Exercise: Write the records out exactly as shown. No pictures.

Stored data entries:
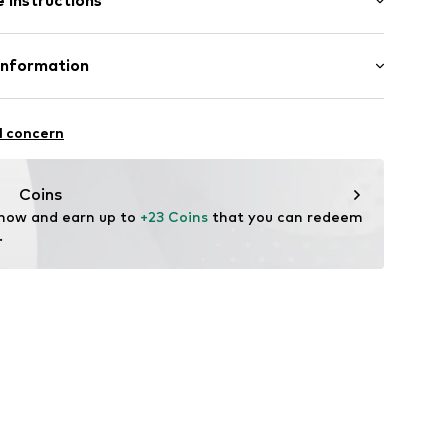
 instructions
size One Size)
Upper material: Metal
Information
n: China
-4
l concern
Coins
 now and earn up to 
+23 Coins
 that you can redeem 
.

Written reply:
 instructions
size One Size)
Upper material: Metal
Information
n: China
-4
l concern
Coins
 now and earn up to 
+23 Coins
 that you can redeem 
.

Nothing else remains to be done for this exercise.